Court of Civil Appeals of Texas
Jan 18, 1896
33 S.W. 1022 (Tex. Civ. App. 1896)

Opinion

No. 2004.

Delivered January 18, 1896.

1. Charge of Court — Issue without Evidence.

Where there is no evidence tending to support an issue made by the pleading, it is error for the charge to submit such issue to the jury.

2. Same — Injuries to Livestock in Shipment.

In an action to recover for injuries to cattle in shipment, plaintiff's petition alleged the injuries to have been done by various means, and the court charged that plaintiff would be entitled to recover for the damages found by the jury to have been done by any or all of the said means (enumerated in that paragraph of the charge), "or by any other means that are charged in the petition." Held, error, as authorizing the jury to ignore controverted conditions and questions affecting defendant's liability for damages alleged to have been caused by yet other means, submitted in a preceding paragraph of the charge.
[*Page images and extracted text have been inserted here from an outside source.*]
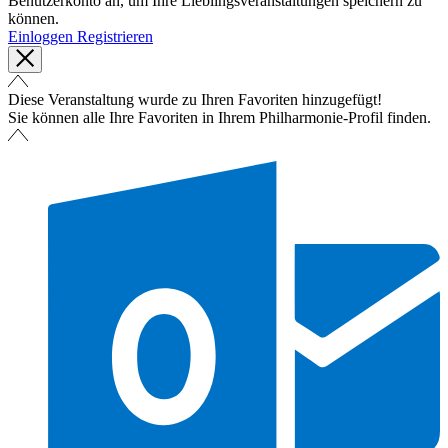
Benutzerkonto an, um Ihre Lieblingsveranstaltungen speichern zu
können.
Einloggen
Registrieren
Diese Veranstaltung wurde zu Ihren Favoriten hinzugefügt!
Sie können alle Ihre Favoriten in Ihrem Philharmonie-Profil finden.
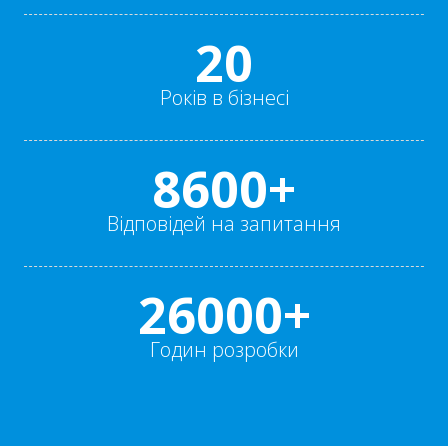
20
Років в бізнесі
8600+
Відповідей на запитання
26000+
Годин розробки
3. Same — Measure of Damages — Market Value.

In an action for injuries to cattle in shipment, the measure of damages is the difference between the market value of the cattle as received at the point of destination, and what such value would have been but for the injuries.

APPEAL from Parker. Tried below before Hon. J.W. PATTERSON.
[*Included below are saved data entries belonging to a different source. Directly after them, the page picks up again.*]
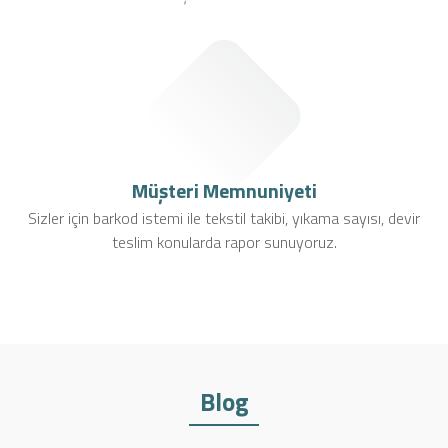
Müşteri Memnuniyeti
Sizler için barkod istemi ile tekstil takibi, yıkama sayısı, devir
teslim konularda rapor sunuyoruz.
Blog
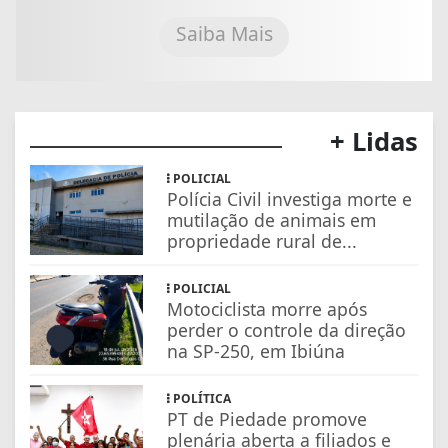
Saiba Mais
+ Lidas
POLICIAL
Polícia Civil investiga morte e
mutilação de animais em
propriedade rural de...
POLICIAL
Motociclista morre após
perder o controle da direção
na SP-250, em Ibiúna
POLÍTICA
PT de Piedade promove
plenária aberta a filiados e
B.G. Bidwell, for appellant. — It was error in the court to charge the jury that if they found certain named averments of the plaintiff's petition true, they could find for the plaintiff such damages, if any, as were done to plaintiff's cattle by any or all the means charged in the plaintiff's petition, when other grounds of recovery were alleged by plaintiff, besides those set out in the charge.

S.H. Cowan and G.W. Walthall, for appellee. — 1. Where a contract purports to be upon a reduced rate of freight, but the evidence shows there was no reduced rate, there is no consideration, and it is proper for the court to submit that issue to the jury where there is a sworn plea of no consideration. Railway v. McCarty, 79 Tex. 33; 18 S.W. Rep., 716; Railway v. Wright, 21 S.W. Rep., 80; Railway v. Carter, 29 S.W. Rep., 565.
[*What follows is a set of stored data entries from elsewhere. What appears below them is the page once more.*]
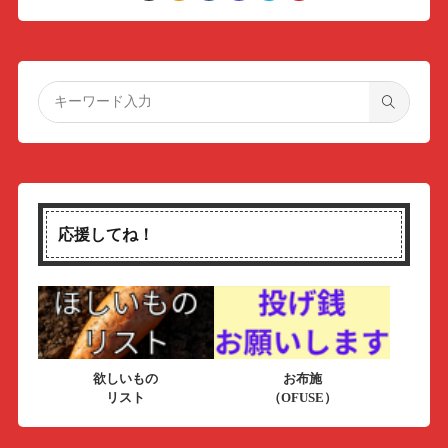
応援してね！
欲しいもの
お布施
リスト
（OFUSE）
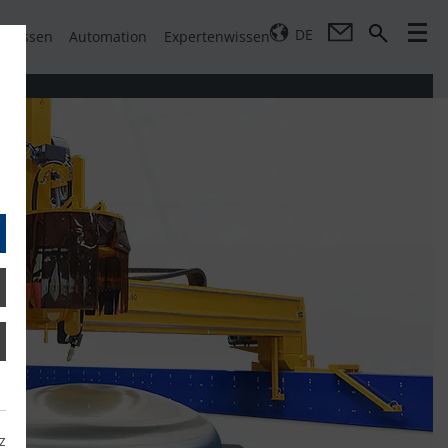
DE
pressen
Automation
Expertenwissen
z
2. Where the court enumerates all of the grounds set out in the plaintiff's petition as constituting the several causes from which the injury is alleged to have flowed, and then charges the jury that "the plaintiff would be entitled to recover of the defendant such damages that was done (if any was done) by any or all of the means, or by any other means that are charged in plaintiff's petition," if injury did result from some of the means alleged but the evidence fails to show that any resulted from some one of the specific causes and the jury find in favor of the plaintiff for damages, which are not excessive, the court will not disturb the verdict unless it appears that the jury might have been misled to the defendant's injury. Railway v. Corley, 29 S.W. Rep., 231.


The appellee brought this suit against the appellant to recover damages to a shipment of 182 head of cattle from Monahans, Texas, to Paoli, in the Indian Territory. The transit over the line of the appellant was to Fort Worth, Texas, and thence by a connecting carrier, the Gulf, Colorado Santa Fe Railway Co., to the point of destination. From a verdict and judgment in the plaintiff's behalf in the sum of $884.75, this appeal is prosecuted.

The cause of action as set out in the petition rests primarily upon the verbal contract of defendant made on or about May 1, 1892, by which it undertook to have in readiness on May 6, 1892, at Monahans, seven cars of standard length, at the rate of $65 each, for the transportation of the plaintiff's 182 head of cattle. It is averred that the defendant failed to comply with this contract, whereby the plaintiff was delayed in the shipment until a late hour of May 7, 1892, when he was required to pay an additional freight charge of $10 per car. In consequence of this breach of contract, he averred and prayed damages with reference to the delay at Monahans before actual shipment in the sum of $50 for compensation for loss of time and for the expense of herding his cattle until shipment, $50 on account of injury to the stock in holding them without food or water while awaiting the delayed shipment, and $70 the additional cost of the cars. He alleged that on account of the failure of the defendant to comply with its contract, the cattle were held at Monahans for thirty-six hours without food or water, and that they were thus rendered weak and feverish, and were reduced in flesh and strength, and that as a consequence on the subsequent transit they got down in the cars and were trampled upon, bruised and killed.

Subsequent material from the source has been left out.